Un giro di boa quello di Panasonic che proprio nel 2018 compie 100 anni di vita e che, per i prossimi 100 anni, mette al centro non più la sola tecnologia funzionale, ma l’emozione e l’esperienzialità. Lo spiega il creative director di Panasonic Design, Takeido Ikeda, in occasione del fuorisalone di Milano, nell’ambito di uno dei panel di ‘Transition in Conversation’, organizzato all’Accademia delle Belle Arti di Brera, dove Panasonic ha dato vita a una installazione spettacolare, che sfrutta le tecnologie nel condizionamento dell’aria, nella elaborazione dell’immagine, del suono, della illuminazione e nella cura della persona.

“Come team di creativi – spiega il designer – stiamo guardando al passato per fare meglio in futuro. Di certo, possiamo dire che abbiamo migliorato la vita delle persone, ma per i prossimi 100 anni vogliamo andare oltre la produttività, la funzionalità e il lifestyle. Dobbiamo pensare a cosa può influenzare il comportamento e come il comportamento può influenzare la nostra vita”. Insomma, “vogliamo concentrarci sulla possibilità di fare esperienza per i prossimi 100 anni“.

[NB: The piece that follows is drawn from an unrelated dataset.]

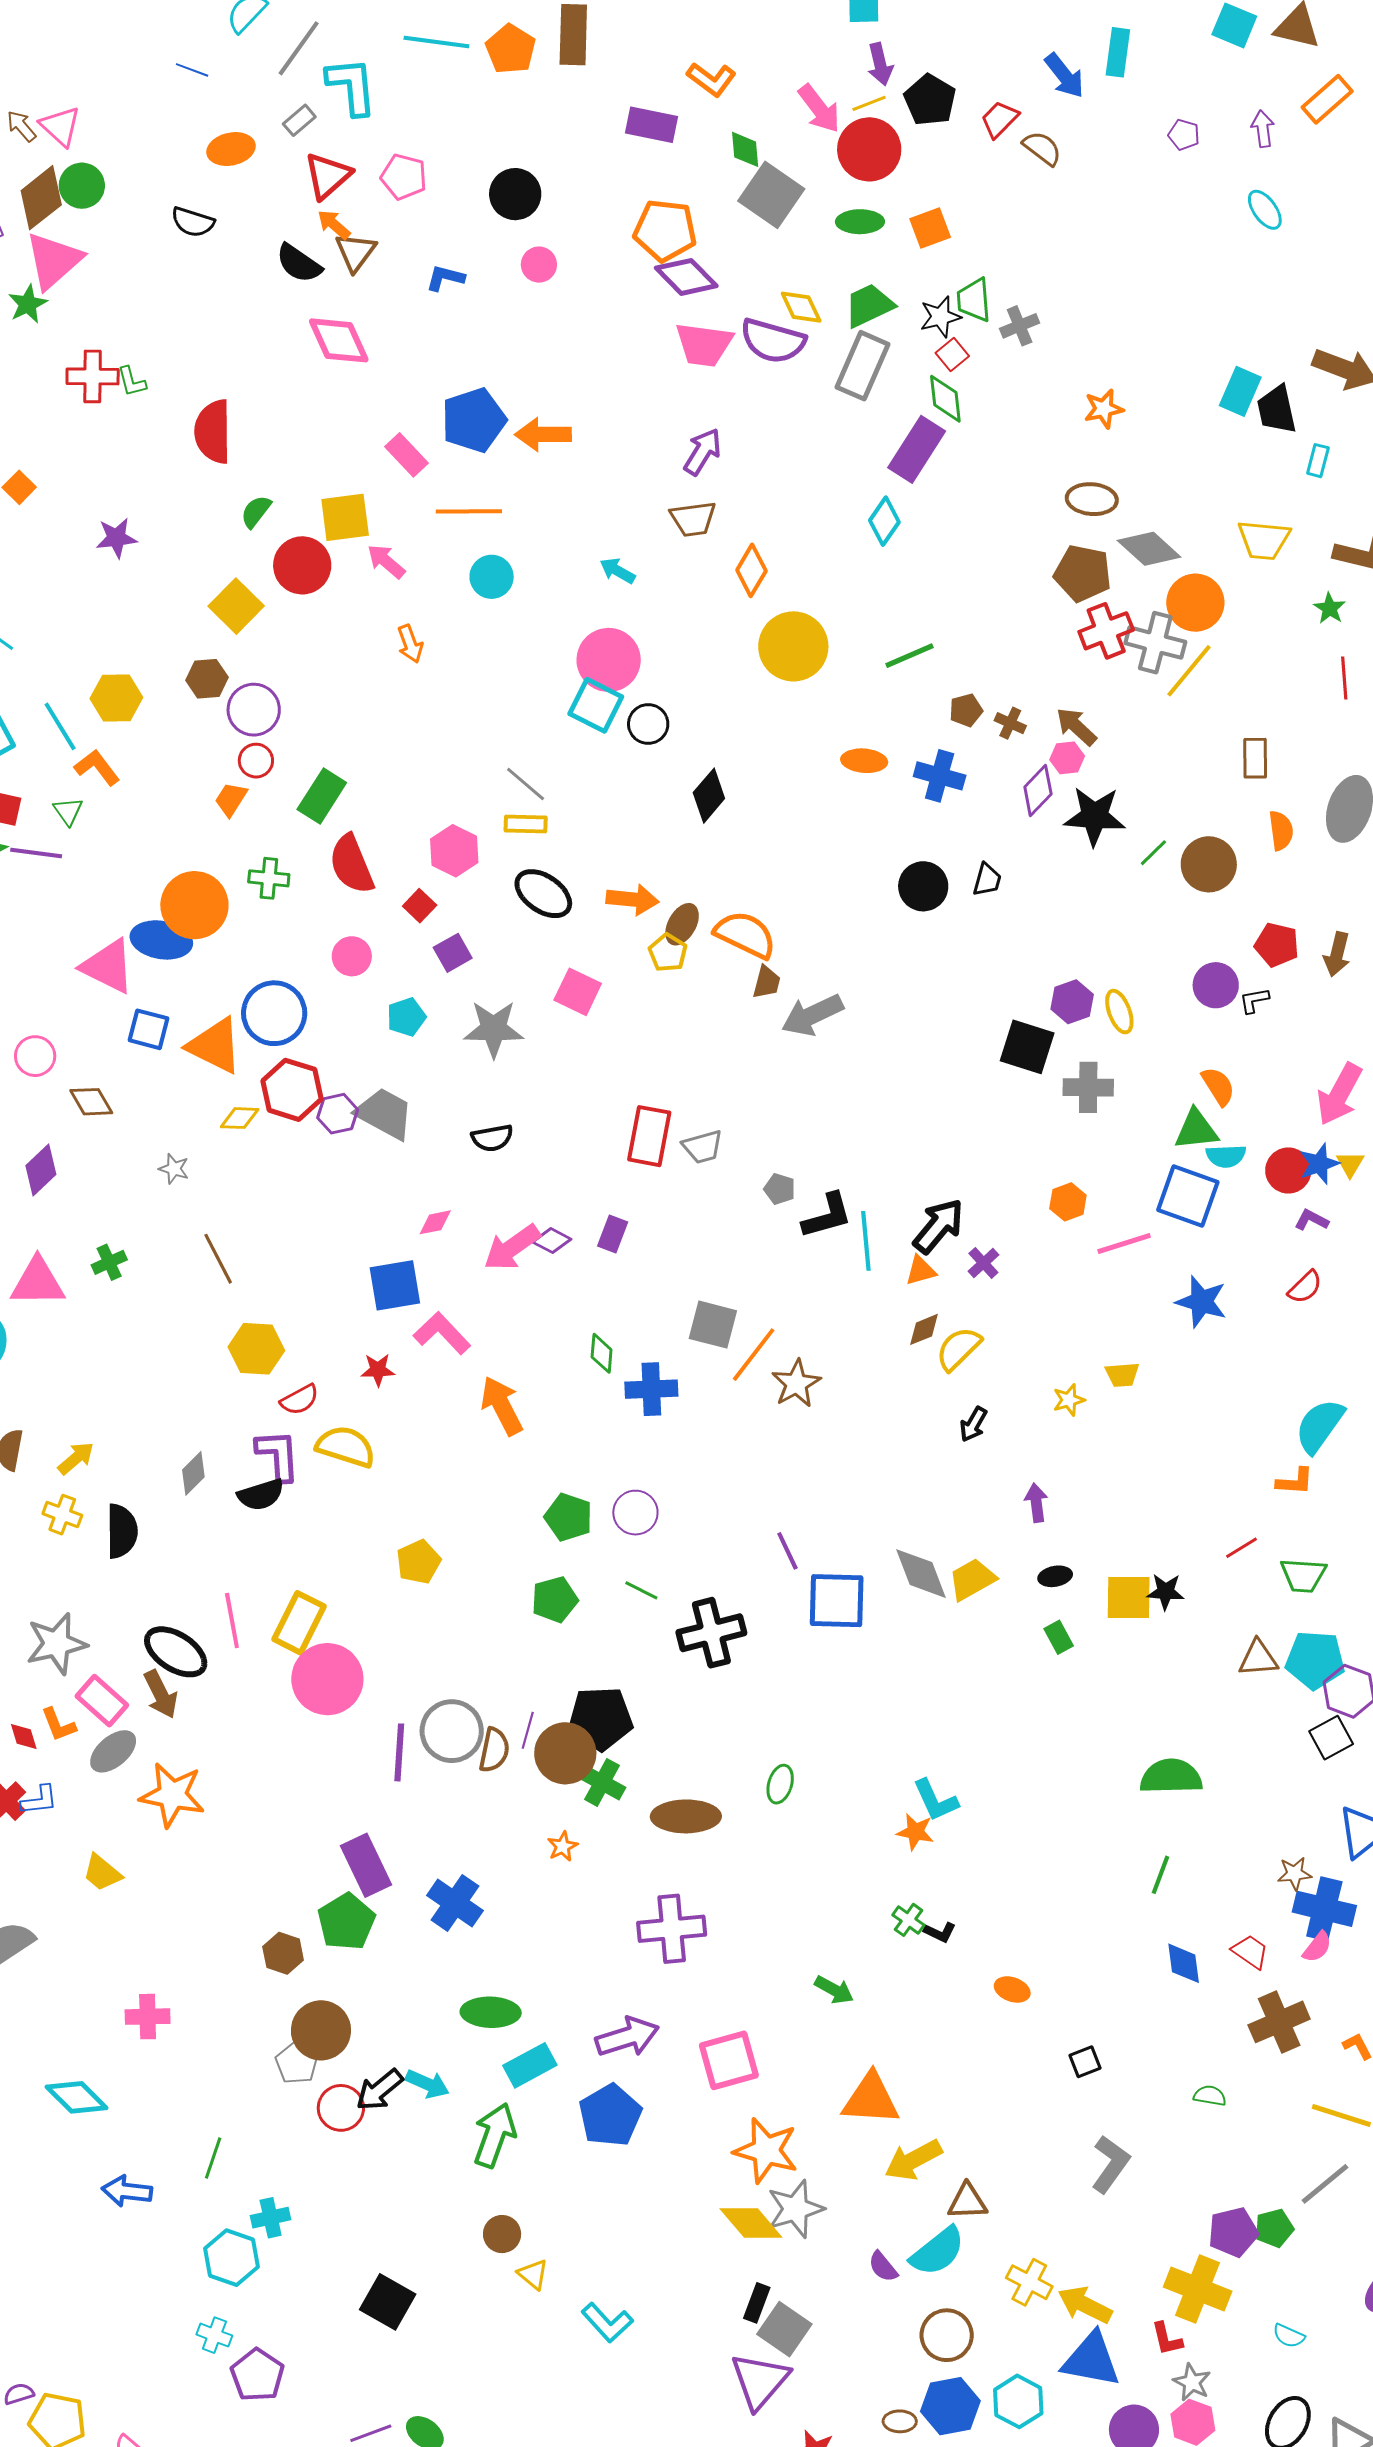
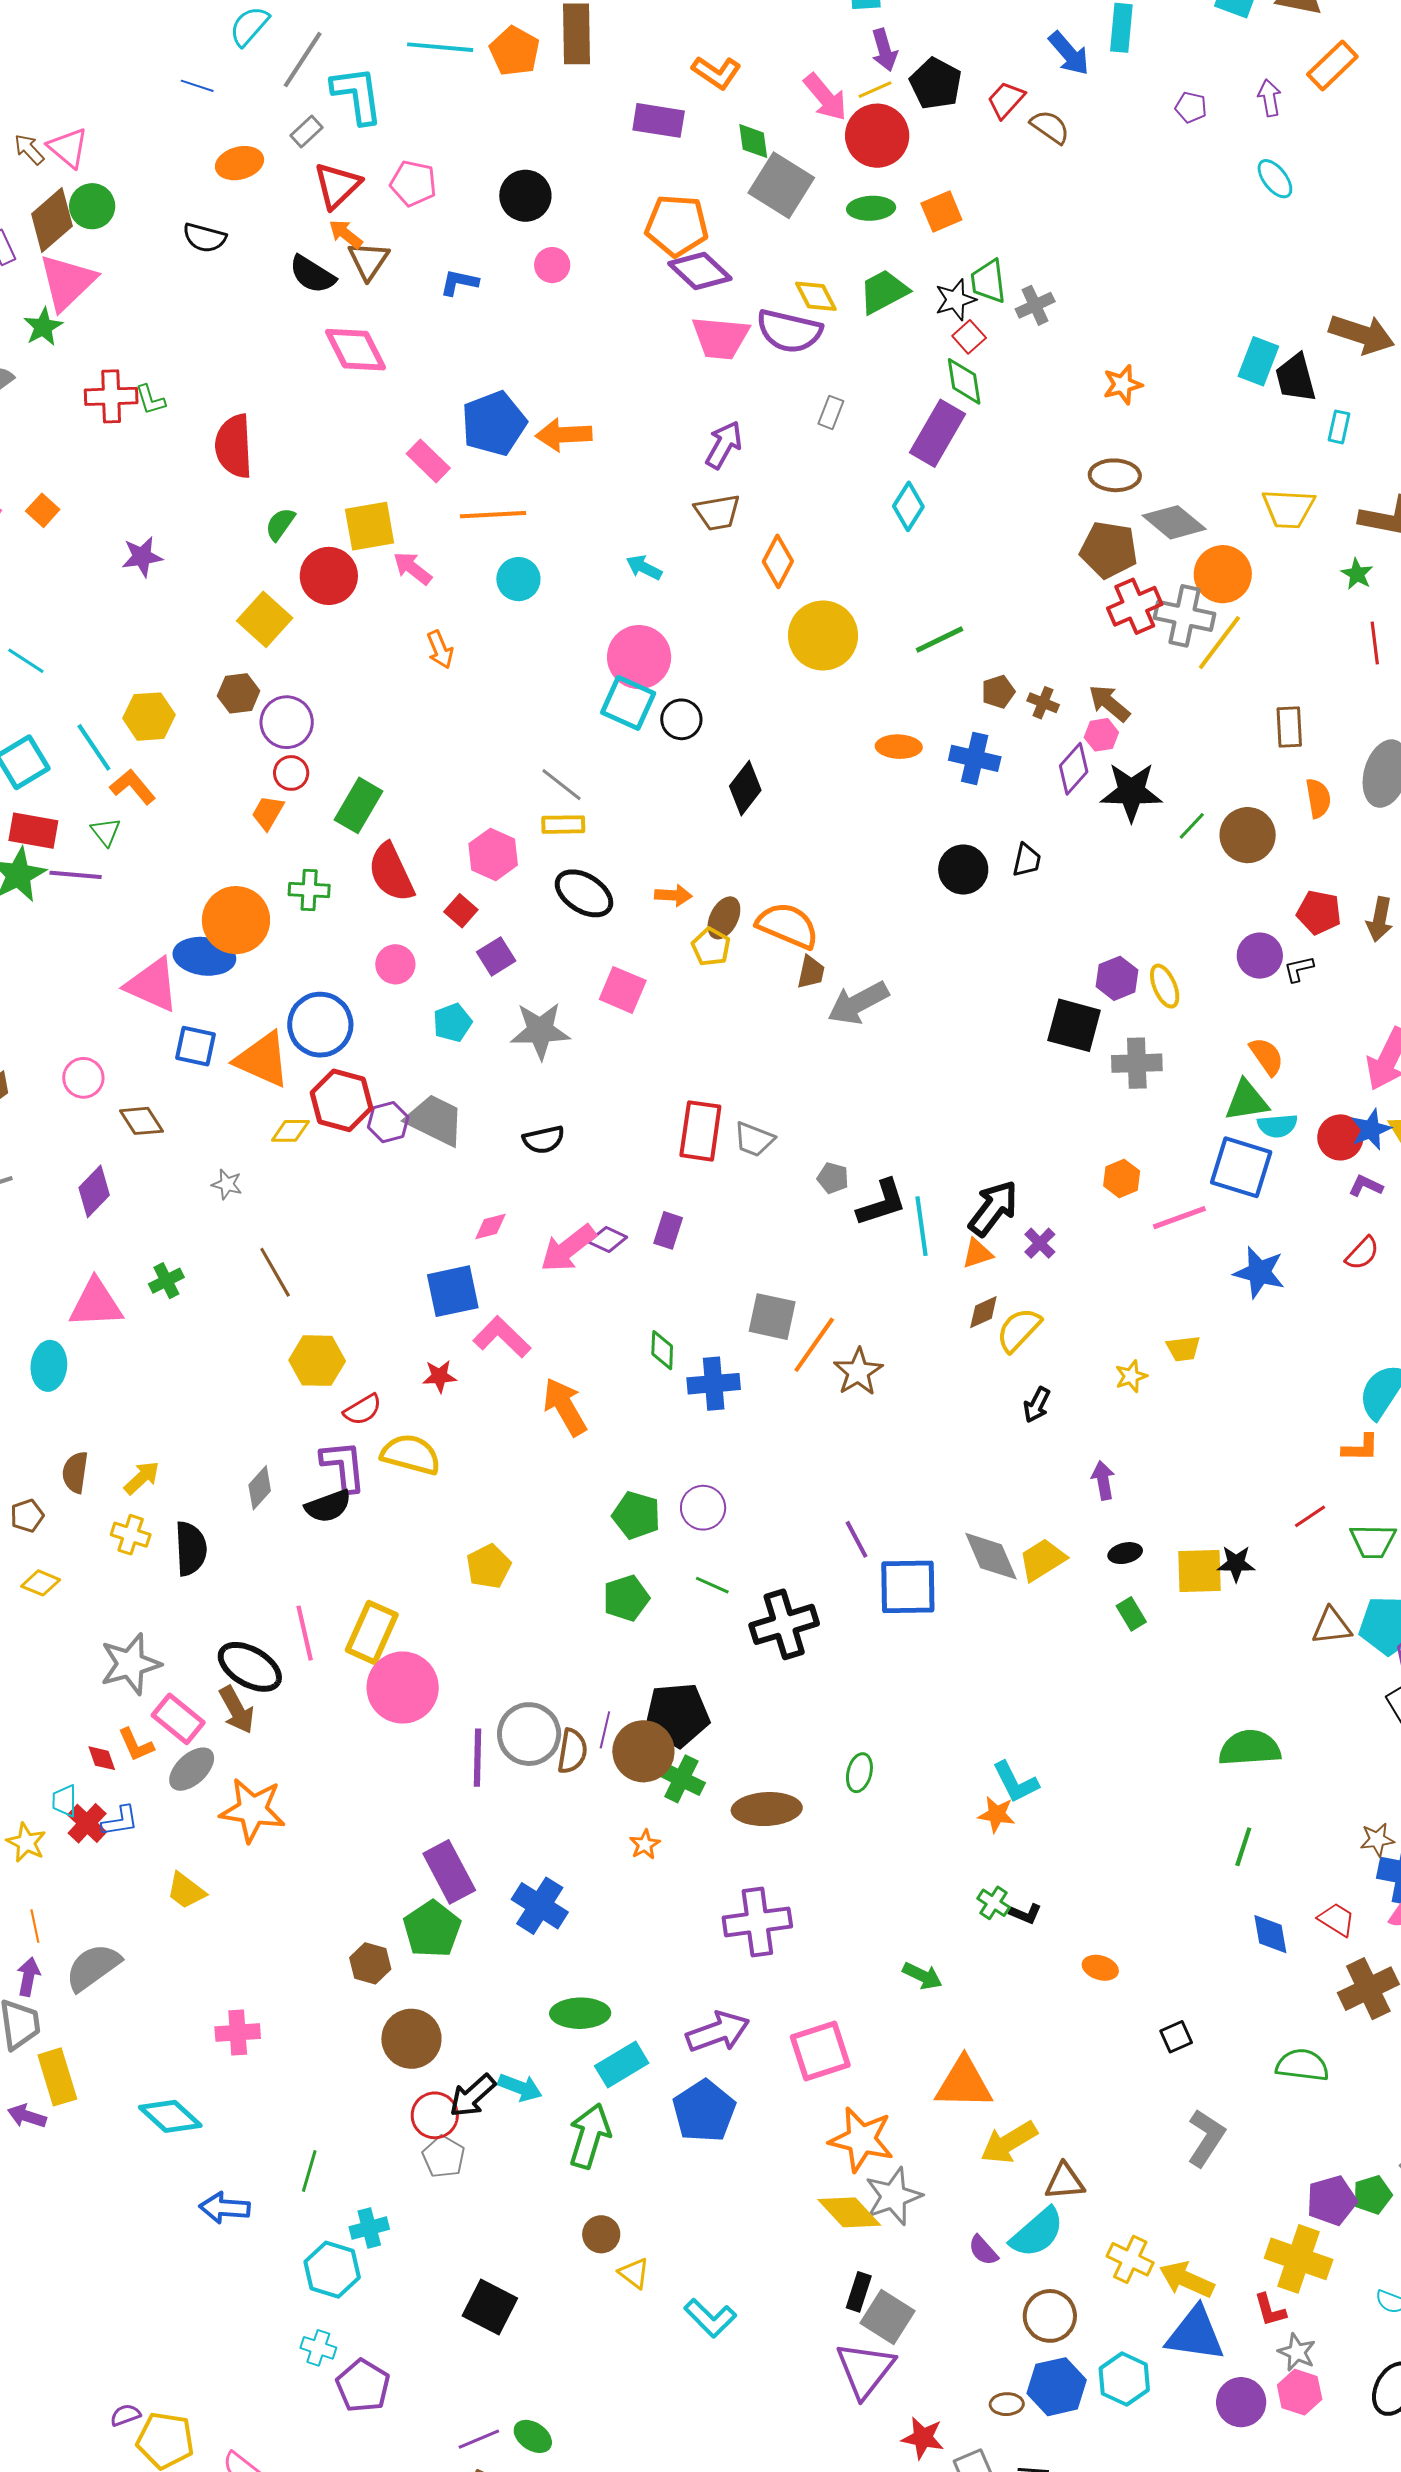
gray rectangle: (862, 366) -> (831, 412), moved, size x0.5
orange arrow: (632, 899) -> (673, 895), size x0.7
gray trapezoid: (703, 1147) -> (754, 1139), turned 39
gray pentagon: (297, 2063) -> (444, 2157), moved
green semicircle: (1210, 2096) -> (1302, 2065), size x1.6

A discutere del rapporto tra tecnologia e cultura in un’ottica di trasformazione, anche il direttore della Pinacoteca di Brera, James Bradbourne: “Stiamo vivendo un momento storico molto particolare e assistiamo a tante tipologie di minacce. Abbiamo lasciato il nostro potere decisionale alla tecnologia” avverte.

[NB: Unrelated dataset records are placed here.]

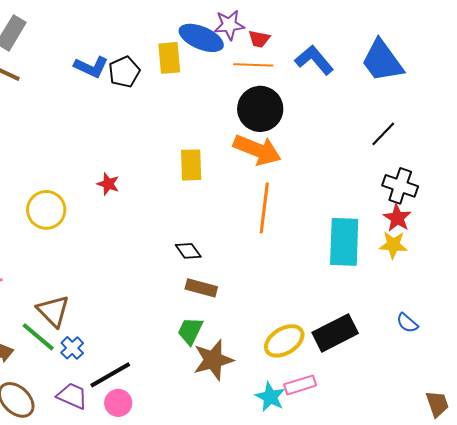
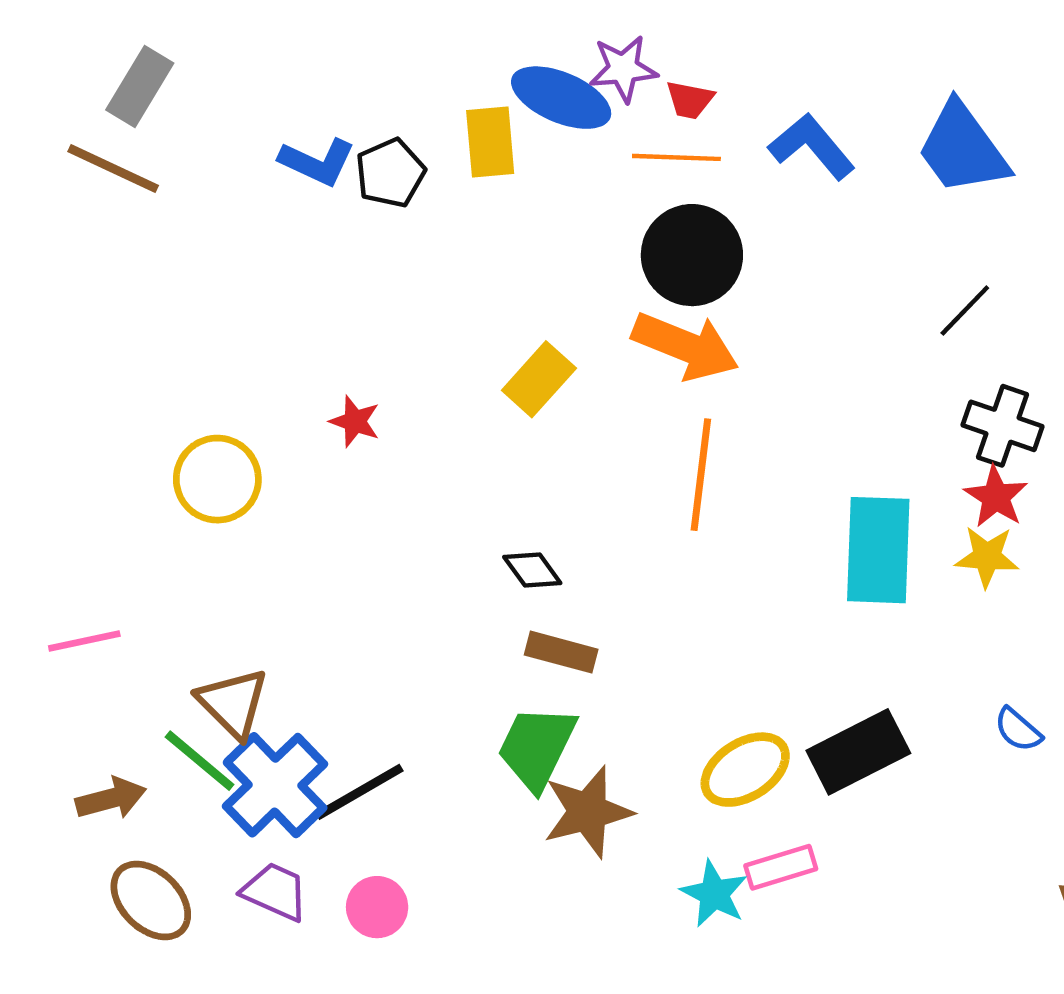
yellow rectangle: (191, 165) -> (539, 379), turned 44
green trapezoid: (190, 331) -> (537, 747), size x1.4
blue cross: (72, 348) -> (275, 785), size x2.0
black line: (110, 375) -> (359, 792), moved

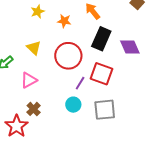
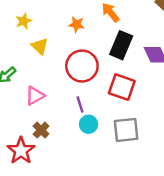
yellow star: (38, 12) -> (24, 21), moved
yellow triangle: (34, 48) -> (40, 46), moved
purple line: (80, 83) -> (80, 104), moved, turned -48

Ecco, dunque, dove entra in gioco il ruolo della cultura: “Dobbiamo condividere e provare emozioni” evidenzia, per recuperare terreno su una tecnologia che ha preso il sopravvento sul pensiero. La tecnologia, insomma, deve essere uno strumento, un facilitatore nella diffusione della cultura e aiutare a trasmettere emozioni. “Qui – dice riferendosi alla Pinacoteca – è raccolta la creatività degli ultimi 500 anni ed è una risorsa condivisa. Qui si entra in un mondo e si può uscire diversi. Il museo deve creare quello speciale momento in cui, ad esempio, Caravaggio entra nel cuore delle persone”.

Ma non solo l’arte può avere questo effetto. Certamente il design ha la medesima capacità e responsabilità. “Il design è tattile. La forma dell’oggetto ci predispone in un certo modo” sottolinea. Anche Ikeda e la designer Beatrix Ong Mbe, fanno poi presente che “bisogna ascoltare, bisogna capire che si sta parlando a qualcuno. Museo e design devono sempre pensare al pubblico”.

Bradbourne si spinge oltre e invita a “tornare all’idea di cittadinanza, a come deve essere il mondo”. In questo senso chi fa cultura ha una responsabilità e “noi, come mondo museale, non stiamo facendo abbastanza. Per molti anni siamo stati autoreferenziali. I musei non sono abbastanza accoglienti nei confronti degli utenti. Potremo fare di più per creare valore. Siamo rimasti una realtà chiusa e forse anche molti designer sono nel loro enclave”.

Ma la sfida delle sfide è trasferire tutto questo ai giovani: “Sono ottimista” in questo senso confida il direttore della Pinacoteca di Brera e sottolinea che i musei “devono essere aperti alle famiglie. La loro esperienza, l’informazione si trasforma in conoscenza. Questo è il compito di un museo”.